The employees are numbered 1,2,…,n, and employee 1 is the general director. The array arr[] has n−1 integers e2,e3,…,en: for each employee 2,3,…,n their boss. Finally, there are q queries, each query has two integers a and b: who is the lowest common boss of employees a and b?
Examples:
Input: n = 5, q = 3, arr[] = {1, 1, 3, 3}, queries[][] = {{4, 5}, {2, 5}, {1, 4}}
Output:
3
1
1
Explanation:
- Lowest Common Boss of 4 and 5 is 3.
- Lowest Common Boss of 2 and 5 is 1.
- Lowest Common Boss of 1 and 4 is 1.
Input: n = 10, q = 3, arr[] = {1, 1, 1, 1, 2, 3, 4, 4, 1}, queries[][] = {{1, 8}, {2, 7}, {8, 3}}
Output:
1
1
1
Explanation:
- Lowest Common Boss of 1 and 8 is 1.
- Lowest Common Boss of 2 and 7 is 1.
- Lowest Common Boss of 8 and 3 is 1.
Approach: To solve the problem, follow the below idea:
The problem can be solved using Binary Lifting Technique. We can construct the LCA table, such that LCA[i][j] stores the (2^j)th ancestor of node i. In order to fill the first column of LCA table, update the first column of each node i with immediate boss of node i. To fill the remaining columns, we can use the formula: LCA[i][j] = LCA[LCA[i][j - 1]][j - 1]. After filling the LCA[][] table completely, we can answer each query in logN time using Binary Lifting.
Step-by-step algorithm:
- Run a Depth-First-Search to find the depth of all the nodes.

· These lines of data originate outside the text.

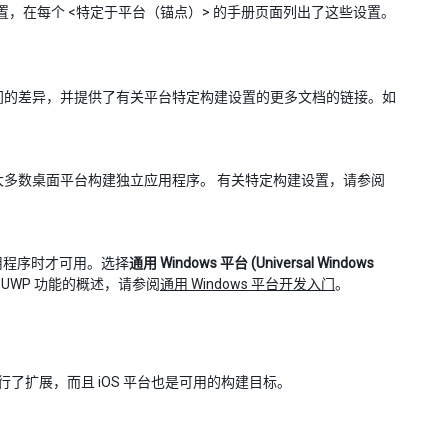
置，在每个 <特定于平台（锚点）> 的手册页面列出了这些设置。
建要求之间的差异，并提供了有关平台特定构建设置的更多文档的链接。如
e) 构建目标可以为大多数桌面平台构建独立应用程序。 有关特定构建设置，请参阅
构建应用程序时才可用。选择
通用 Windows 平台 (Universal Windows
关 UWP 功能的概述，请参阅
通用 Windows 平台开发入门
。
础上进行了扩展，而且 iOS 平台也是可用的构建目标。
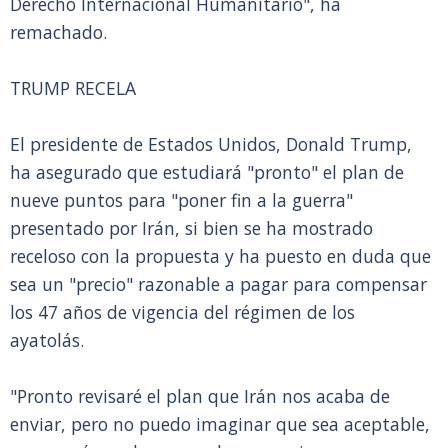
Derecho Internacional Humanitario", ha
remachado.
TRUMP RECELA
El presidente de Estados Unidos, Donald Trump,
ha asegurado que estudiará "pronto" el plan de
nueve puntos para "poner fin a la guerra"
presentado por Irán, si bien se ha mostrado
receloso con la propuesta y ha puesto en duda que
sea un "precio" razonable a pagar para compensar
los 47 años de vigencia del régimen de los
ayatolás.
"Pronto revisaré el plan que Irán nos acaba de
enviar, pero no puedo imaginar que sea aceptable,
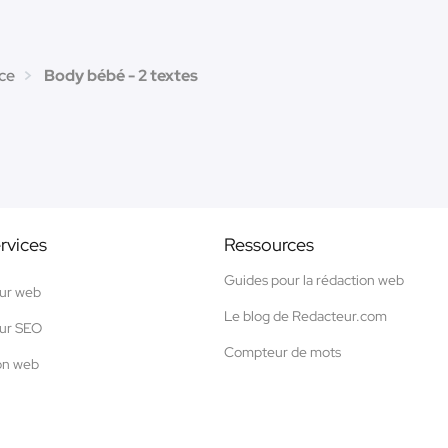
ce
Body bébé - 2 textes
rvices
Ressources
Guides pour la rédaction web
ur web
Le blog de Redacteur.com
ur SEO
Compteur de mots
on web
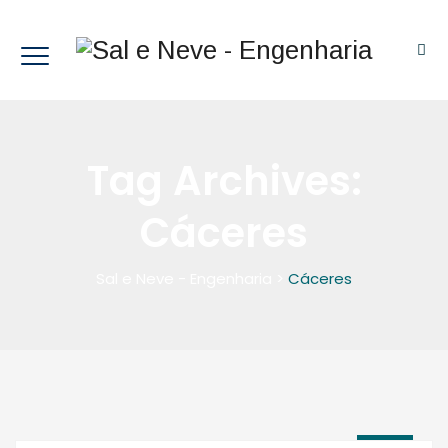
Tag Archives:
Cáceres
Sal e Neve - Engenharia
>
Cáceres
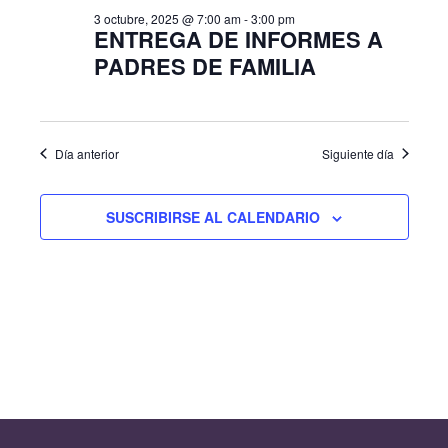
v
e
A
l
3 octubre, 2025 @ 7:00 am
-
3:00 pm
R
g
3
ENTREGA DE INFORMES A
e
e
a
PADRES DE FAMILIA
c
g
c
octubre,
c
i
a
i
ó
c
2025
o
n
Día anterior
Siguiente día
n
i
d
a
e
ó
r
SUSCRIBIRSE AL CALENDARIO
v
n
f
i
e
s
d
c
t
e
a
h
s
b
a
d
.
ú
e
s
E
v
q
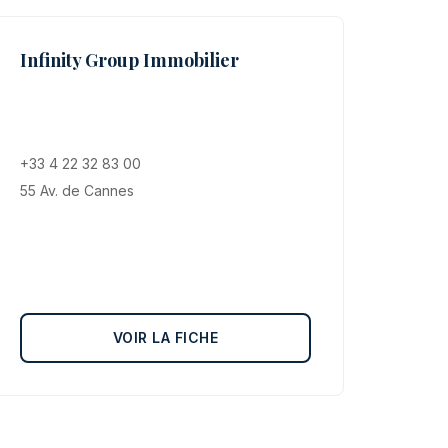
Infinity Group Immobilier
+33 4 22 32 83 00
55 Av. de Cannes
VOIR LA FICHE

- Fill the first column for every node i with the immediate boss of node i.
- Fill the remaining columns with the formula: LCA[i][j] = LCA[LCA[i][j - 1]][j - 1].
- To answer each query,
- Find the difference in depth of both the nodes.
- From the deeper node, use the LCA[][] table to make jumps in upward direction till both the nodes reach the same depth.
- After reaching the same depth, make jumps from both nodes till their ancestors are different.
- When the ancestor becomes same, return the ancestor node.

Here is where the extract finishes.